Data supplied:

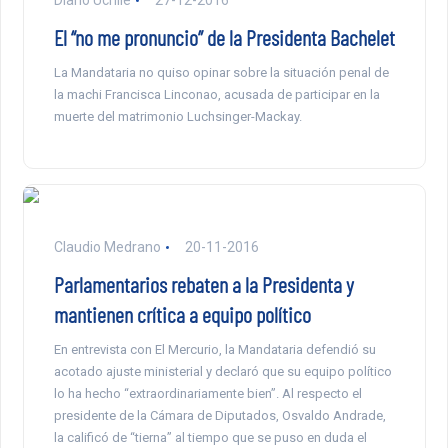
El “no me pronuncio” de la Presidenta Bachelet
La Mandataria no quiso opinar sobre la situación penal de
la machi Francisca Linconao, acusada de participar en la
muerte del matrimonio Luchsinger-Mackay.
Claudio Medrano
20-11-2016
Parlamentarios rebaten a la Presidenta y
mantienen crítica a equipo político
En entrevista con El Mercurio, la Mandataria defendió su
acotado ajuste ministerial y declaró que su equipo político
lo ha hecho “extraordinariamente bien”. Al respecto el
presidente de la Cámara de Diputados, Osvaldo Andrade,
la calificó de “tierna” al tiempo que se puso en duda el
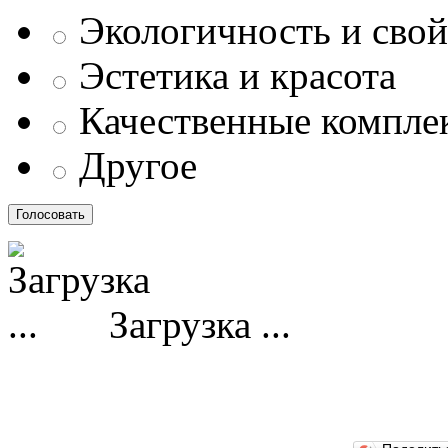
Экологичность и свой
Эстетика и красота
Качественные компл
Другое
Загрузка ...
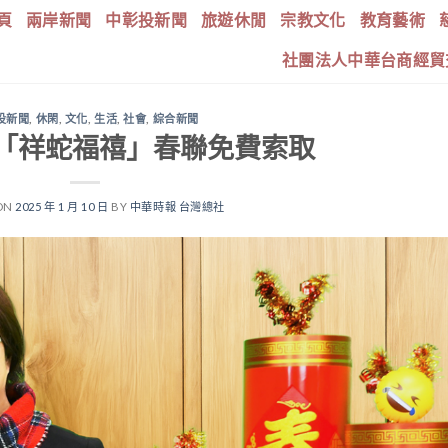
頁
兩岸新聞
中彰投新聞
旅遊休閒
宗教文化
教育藝術
社團法人中華台商經貿
投新聞
,
休閑
,
文化
,
生活
,
社會
,
綜合新聞
「祥蛇福禧」春聯免費索取
ON
2025 年 1 月 10 日
BY
中華時報 台灣總社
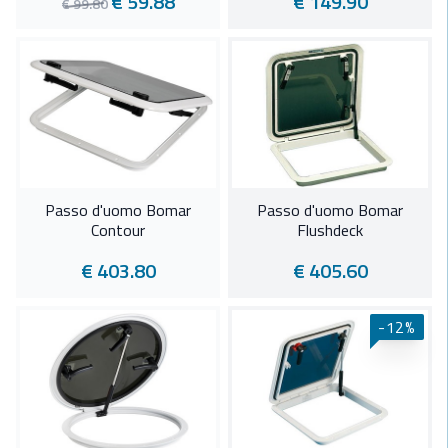
€ 59.88
€ 149.90
€ 99.80
Passo d'uomo Bomar
Passo d'uomo Bomar
Contour
Flushdeck
€ 403.80
€ 405.60
-12%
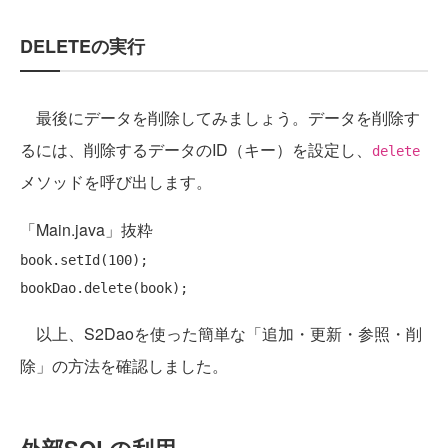
DELETEの実行
最後にデータを削除してみましょう。データを削除す
るには、削除するデータのID（キー）を設定し、
delete
メソッドを呼び出します。
「Main.java」抜粋
book.setId(100);

以上、S2Daoを使った簡単な「追加・更新・参照・削
除」の方法を確認しました。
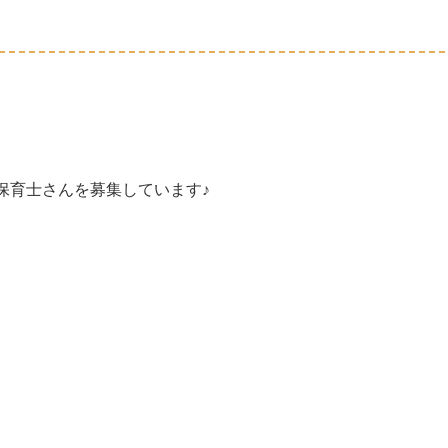
保育士さんを募集しています♪
。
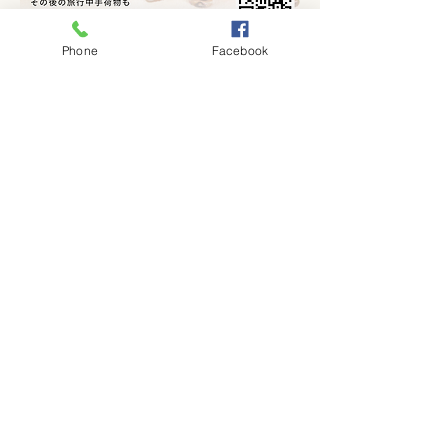
Phone
Facebook
Massage and Laggage Storage
Show More
Share this event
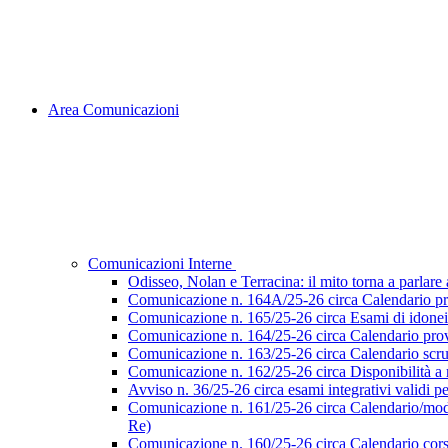
Area Comunicazioni
Comunicazioni Interne
Odisseo, Nolan e Terracina: il mito torna a parlare al
Comunicazione n. 164A/25-26 circa Calendario pr
Comunicazione n. 165/25-26 circa Esami di idoneità 
Comunicazione n. 164/25-26 circa Calendario prove
Comunicazione n. 163/25-26 circa Calendario scruti
Comunicazione n. 162/25-26 circa Disponibilità a ri
Avviso n. 36/25-26 circa esami integrativi validi p
Comunicazione n. 161/25-26 circa Calendario/modalità
Re)
Comunicazione n. 160/25-26 circa Calendario corsi d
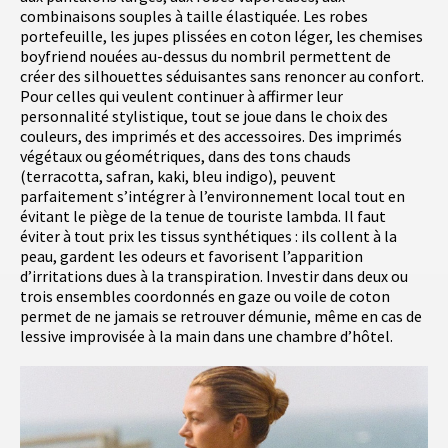
combinaisons souples à taille élastiquée. Les robes
portefeuille, les jupes plissées en coton léger, les chemises
boyfriend nouées au-dessus du nombril permettent de
créer des silhouettes séduisantes sans renoncer au confort.
Pour celles qui veulent continuer à affirmer leur
personnalité stylistique, tout se joue dans le choix des
couleurs, des imprimés et des accessoires. Des imprimés
végétaux ou géométriques, dans des tons chauds
(terracotta, safran, kaki, bleu indigo), peuvent
parfaitement s’intégrer à l’environnement local tout en
évitant le piège de la tenue de touriste lambda. Il faut
éviter à tout prix les tissus synthétiques : ils collent à la
peau, gardent les odeurs et favorisent l’apparition
d’irritations dues à la transpiration. Investir dans deux ou
trois ensembles coordonnés en gaze ou voile de coton
permet de ne jamais se retrouver démunie, même en cas de
lessive improvisée à la main dans une chambre d’hôtel.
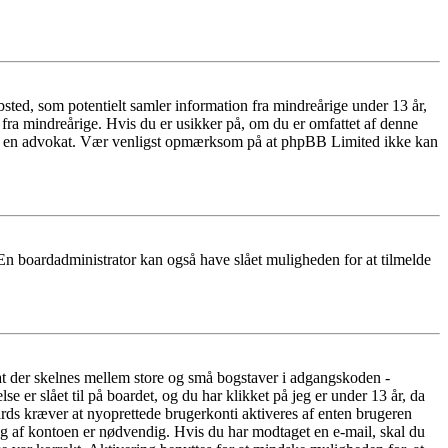
ted, som potentielt samler information fra mindreårige under 13 år,
r fra mindreårige. Hvis du er usikker på, om du er omfattet af denne
takte en advokat. Vær venligst opmærksom på at phpBB Limited ikke kan
 En boardadministrator kan også have slået muligheden for at tilmelde
 at der skelnes mellem store og små bogstaver i adgangskoden -
er slået til på boardet, og du har klikket på jeg er under 13 år, da
oards kræver at nyoprettede brugerkonti aktiveres af enten brugeren
ing af kontoen er nødvendig. Hvis du har modtaget en e-mail, skal du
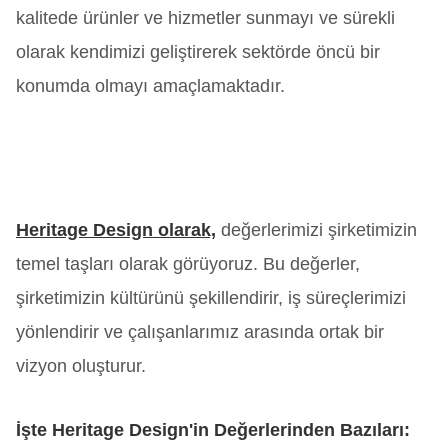
kalitede ürünler ve hizmetler sunmayı ve sürekli
olarak kendimizi geliştirerek sektörde öncü bir
konumda olmayı amaçlamaktadır.
Heritage Design olarak,
değerlerimizi şirketimizin
temel taşları olarak görüyoruz. Bu değerler,
şirketimizin kültürünü şekillendirir, iş süreçlerimizi
yönlendirir ve çalışanlarımız arasında ortak bir
vizyon oluşturur.
İşte Heritage Design'in Değerlerinden Bazıları:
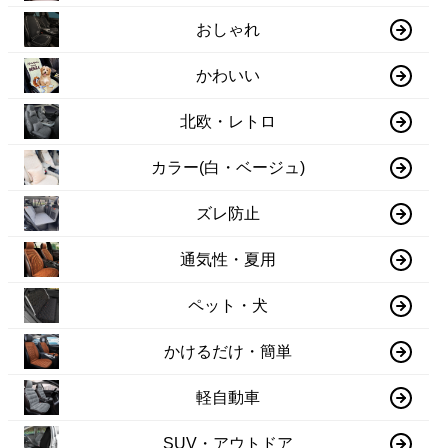
おしゃれ
かわいい
北欧・レトロ
カラー(白・ベージュ)
ズレ防止
通気性・夏用
ペット・犬
かけるだけ・簡単
軽自動車
SUV・アウトドア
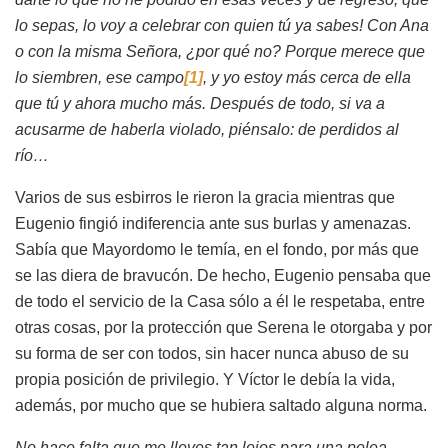
lo sepas, lo voy a celebrar con quien tú ya sabes! Con Ana
o con la misma Señora, ¿por qué no? Porque merece que
lo siembren, ese campo
[1]
, y yo estoy más cerca de ella
que tú y ahora mucho más. Después de todo, si va a
acusarme de haberla violado, piénsalo: de perdidos al
río…
Varios de sus esbirros le rieron la gracia mientras que
Eugenio fingió indiferencia ante sus burlas y amenazas.
Sabía que Mayordomo le temía, en el fondo, por más que
se las diera de bravucón. De hecho, Eugenio pensaba que
de todo el servicio de la Casa sólo a él le respetaba, entre
otras cosas, por la protección que Serena le otorgaba y por
su forma de ser con todos, sin hacer nunca abuso de su
propia posición de privilegio. Y Víctor le debía la vida,
además, por mucho que se hubiera saltado alguna norma.
No hace falta que me lleves tan lejos para una pelea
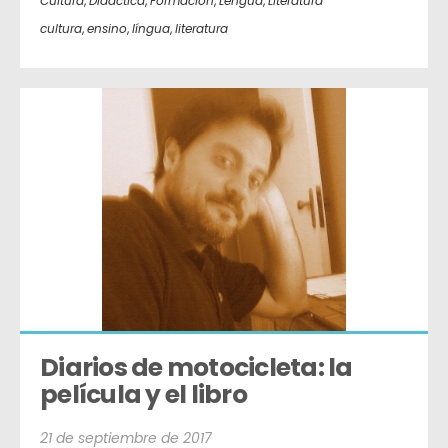
Cultura
,
Didáctica
,
Formación
,
Lengua
,
Literatura
cultura
,
ensino
,
língua
,
literatura
Diarios de motocicleta: la 
película y el libro
21 de septiembre de 2017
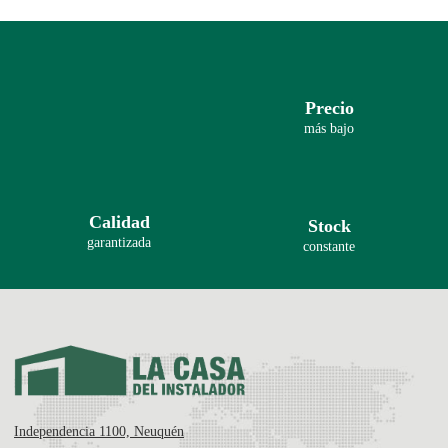
Precio
más bajo
Calidad
Stock
garantizada
constante
Independencia 1100, Neuquén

Task instructions:
Begin at the first line of the entries and stop after the line holding "mantienen crítica a equipo político"; repeat those lines exactly, but not the pictures.

Your solution:
El “no me pronuncio” de la Presidenta Bachelet
La Mandataria no quiso opinar sobre la situación penal de
la machi Francisca Linconao, acusada de participar en la
muerte del matrimonio Luchsinger-Mackay.
Claudio Medrano
20-11-2016
Parlamentarios rebaten a la Presidenta y
mantienen crítica a equipo político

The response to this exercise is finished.